He looked healthy and happy enough—5 years old going on 2, a rock-solid 65 pounds, a big fan of head rubs—but after introducing myself to Bosley at the vet’s office, I couldn’t help but wonder why he was there.
Was it because of his breathing? Bulldogs’ faces are so flat and their airways so short that they labor to walk or play fetch. Was it an orthopedic issue? These loyal, loving dogs suffer from crippling hip dysplasia more than any other breed and are susceptible to torn knee ligaments and disc disease.
Maybe his skin folds were infected. I hope it wasn’t heart disease—bulldogs are plagued by it.
They’re also prone to hypothyroidism, head tremors, kidney disease, chronic skin allergies, corneal ulcers, and paralysis of the larynx. Most bulldog puppies are born by C-section because their heads are so big. Birth defects are common, and the mortality rate for the breed is high.
Bulldogs don’t come by these health issues naturally. They’re the result of human arrogance and greed, and other dogs are paying the price, too.
Cavalier King Charles spaniels who suffer from syringomyelia scream in agony because their brains are too large for their unnaturally flattened skulls. With their sloping backs and angulated hind legs, German shepherds are prone to disabling hip and elbow dysplasia. Large dogs with narrow, deep chests are also at high risk of developing life-threatening bloat.
Bred to have disproportionately long spines and short legs, many dachshunds suffer from excruciating disc disease. Bred for long necks and large heads, Great Danes often develop “wobbler syndrome,” a crippling disease whose symptoms include a wobbly gait, pain, and paralysis. It can actually cause these gentle giants to topple over.
“Brachycephalic syndrome,” which makes breathing difficult, isn’t exclusive to bulldogs—it’s common among boxers, pugs, Boston terriers, and other dogs with flat faces and short airways.
That’s the fallout from playing God. Events that are essentially canine beauty pageants, like the Westminster Kennel Club Dog Show and its U.K. counterpart, Crufts, reduce dogs to living mannequins by setting arbitrary “breed standards” that call for them to have flatter faces or longer torsos than they would normally—to be genetically manipulated into something that isn’t natural.

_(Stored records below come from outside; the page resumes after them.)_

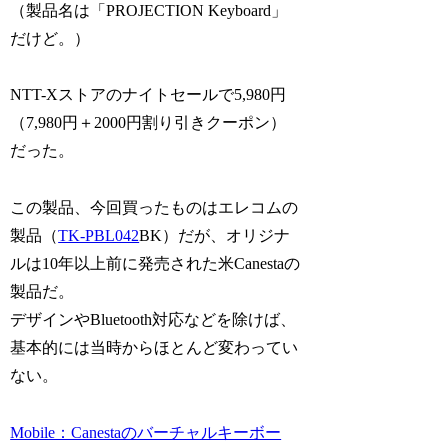
（製品名は「PROJECTION Keyboard」
だけど。）
NTT-Xストアのナイトセールで5,980円
（7,980円＋2000円割り引きクーポン）
だった。
この製品、今回買ったものはエレコムの
製品（
TK-PBL042
BK）だが、オリジナ
ルは10年以上前に発売された米Canestaの
製品だ。
デザインやBluetooth対応などを除けば、
基本的には当時からほとんど変わってい
ない。
Mobile：Canestaのバーチャルキーボー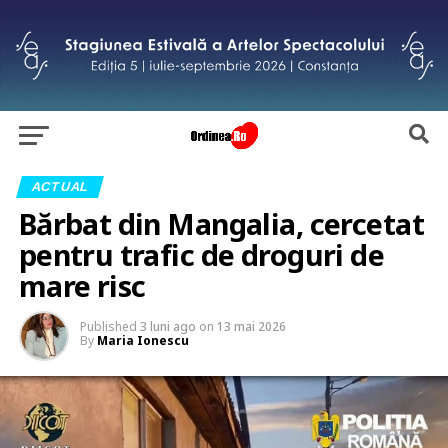
ACTUAL
Bărbat din Mangalia, cercetat
pentru trafic de droguri de
mare risc
Published
3 luni ago
on
13 mai 2026
By
Maria Ionescu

With their eyes on their bank accounts, breeders are only too happy to comply. They’ve resorted to canine incest, forcing mothers to mate with sons and daughters with fathers to ensure that a large head, deep chest, or other trait stays in the bloodline. The consequences can be dire: Inbreeding increases the likelihood that recessive genes will be passed down, resulting in a host of serious congenital defects, including epilepsy.
Bulldogs are so inbred that in 2016, researchers at the University of California, Davis, concluded that their popularity “can no longer excuse the health problems that the average bulldog endures in its often brief lifetime.” In the U.K., inbreeding is so rampant among the country’s more than 10,000 pugs that all of them are now descended from just 50 dogs.

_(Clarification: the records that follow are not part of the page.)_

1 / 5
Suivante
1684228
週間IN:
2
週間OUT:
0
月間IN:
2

The suffering, though, isn’t limited to the show ring.
By driving up demand for the latest “must-have” breed—like the bichon frisé (prone to deafness and neurological disease), who was named Best in Show this year at Westminster, or the whippet (prone to muscle disease and ruptured cervical discs), who was last month’s big winner at Crufts—dog shows seal the fates of countless animals waiting in shelters to be adopted.
When people buy from breeders, they deny good homes to dogs in shelters whose lives may depend upon being adopted. But there aren’t enough homes, so encouraging breeders to churn out even more puppies—some of whom will also end up in shelters once people realize what a commitment it is to raise and care for them properly—further reduces the chances that dogs in shelters will ever be adopted.

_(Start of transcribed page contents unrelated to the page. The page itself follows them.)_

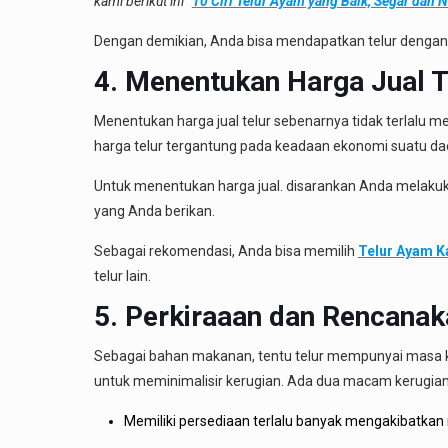
kami berikut ini “
10 Ciri Telur Ayam yang Baik, Segar dan 
Dengan demikian, Anda bisa mendapatkan telur dengan ku
4. Menentukan Harga Jual T
Menentukan harga jual telur sebenarnya tidak terlalu me
harga telur tergantung pada keadaan ekonomi suatu da
Untuk menentukan harga jual. disarankan Anda melakuka
yang Anda berikan.
Sebagai rekomendasi, Anda bisa memilih
Telur Ayam 
telur lain.
5. Perkiraaan dan Rencana
Sebagai bahan makanan, tentu telur mempunyai masa ka
untuk meminimalisir kerugian. Ada dua macam kerugian ya
Memiliki persediaan terlalu banyak mengakibatkan m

I share my home with three happy, healthy adoptees—Turk, who has lots of shiba inu in his family tree; Max, who is part dachshund and part basset hound (maybe); and Danny, who has the traits of two types of terrier: He jumps like a Jack Russell and runs like a Manchester. They may each be a different mix, but they have something in common: They’re all perfect.
That’s what happens when you let dogs just be themselves.